In what Dechi's friend of more than 15 years, Stanton Puck, called "Danny's own Wizard of Oz," the protagonists, Myron and Eugene, "drive" across the United States in a matter of hours, filming the entire trip from a video camera mounted on the dash board. Along the way, the surrealist Laurel and Hardy pair careen through Pittsburgh and Bloomington, encountering John Cougar Mellanchamp and lisping extra-terrestrials called "Marthians."
Beneath the comic exterior lies a very different Daniel Dechi: a man deeply concerned with fairness. Troubled from an early age by the way he felt people tend to judge each other, a young Dechi turned to the core values of fairness and justice, learning to solve problems through his own ingenuity. Dechi extracted these tenets from comic books for conscientious guidance and they are still central to his philosophical perspective of the world.
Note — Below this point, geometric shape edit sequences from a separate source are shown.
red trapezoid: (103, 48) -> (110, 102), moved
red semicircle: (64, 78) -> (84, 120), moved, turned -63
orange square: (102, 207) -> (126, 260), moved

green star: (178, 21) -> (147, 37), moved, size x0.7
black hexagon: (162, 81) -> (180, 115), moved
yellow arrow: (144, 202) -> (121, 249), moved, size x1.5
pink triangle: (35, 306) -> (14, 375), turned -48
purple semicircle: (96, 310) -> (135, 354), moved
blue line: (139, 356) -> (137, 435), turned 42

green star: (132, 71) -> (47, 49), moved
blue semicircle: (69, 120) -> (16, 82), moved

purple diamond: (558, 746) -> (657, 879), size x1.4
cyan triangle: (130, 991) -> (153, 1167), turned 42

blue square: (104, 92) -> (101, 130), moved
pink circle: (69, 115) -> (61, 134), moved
Dechi admits his principles are universal, but they are expressed in a less judgmental way in comic books. While he occasionally pokes fun at his Jewish faith in his act, Puck says "the culture is more with him than he might think."
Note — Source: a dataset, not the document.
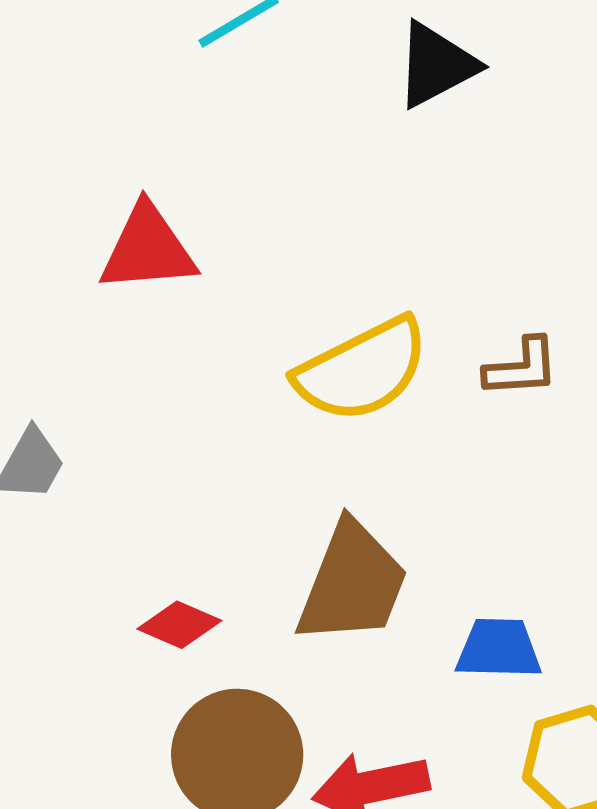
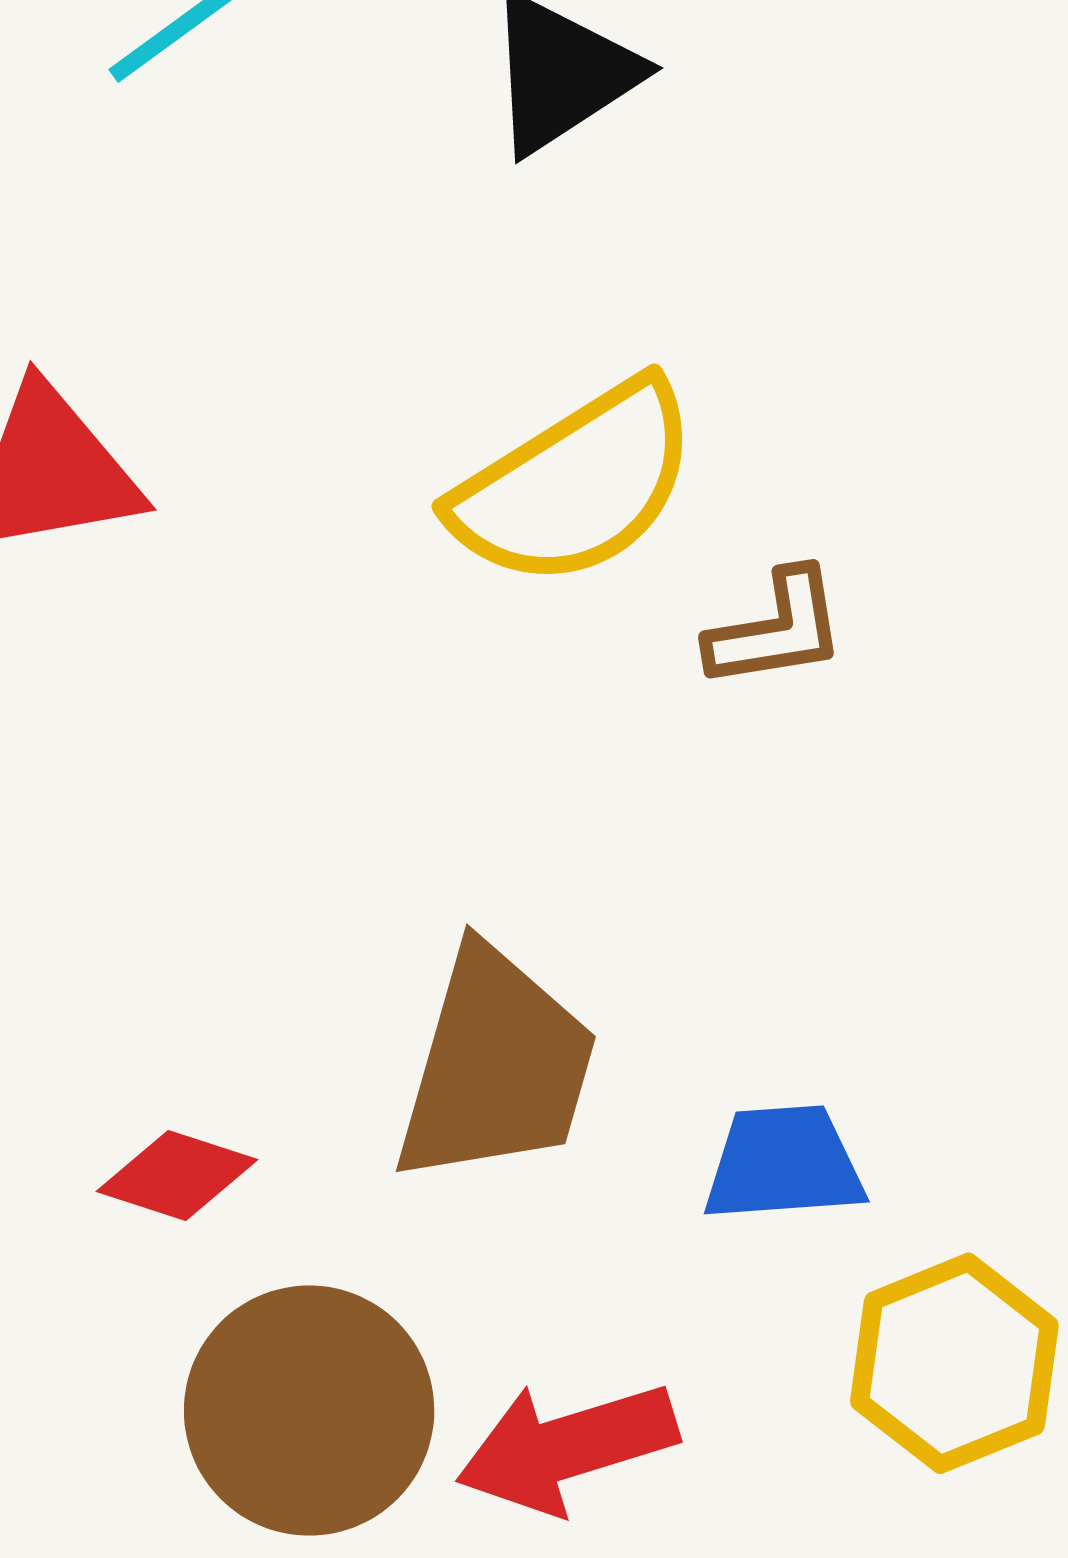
yellow semicircle: (362, 370) -> (575, 485), moved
Dechi's journey began in Buenos Aires, Argentina, but at the early age of six brought him to San Francisco's Richmond District. He lived much of his life here until he followed a work opportunity to Connecticut that allowed him to focus on writing and developing his performance. But four years in Connecticut left Dechi yearning to return to San Francisco. He readily admits that Connecticut has its advantages, but for all its beauty, it left him unsatisfied.
"Sure, Connecticut is beautiful - so is Golden Gate Park - but would you want to live there?" Dechi asked. His 1998 return to San Francisco was the homecoming that inspired his book.
Though writing is his most recent endeavor, he is better known for his role as the percussive Mr. Blinkey in the travelling comedy troupe "Pop Corn Anti-Theater."
"It all started in grammar school," Dechi said. "I would play 'The Lone Ranger' when I got bored. Later I just picked it up again and eventually turned it into an act."
A Renaissance Man of peculiar order, Dechi operates professionally on a completely different side of the brain. Picking up the highly technical assignments as an electrical draftsman, copier repairman and elevator repairman, Dechi has invented himself out of seemingly contradictory cloth.
But Dechi draws most of his inspiration for his routine from the greatest source of comedy - his self-described "weirdness-prone" life. From run-ins with the wait staff at his local pizzeria to his romance with a longshorewoman, his life is filled with coincidences that provide him with plenty of laughs.
His audiences are the fortunate beneficiaries of his unique take on life.
To see Dechi perform, visit the "Brainwash Cafe," located at 1122 Folsom St., where he regularly performs Thursday evenings or at "Java Source," located at 343 Clement St., on Fridays (at 8 p.m. and 10:30 p.m.). Dechi will also be appearing for a book signing and performance Monday, Aug. 20, at the "Bazaar Cafe," located at 5927 California St.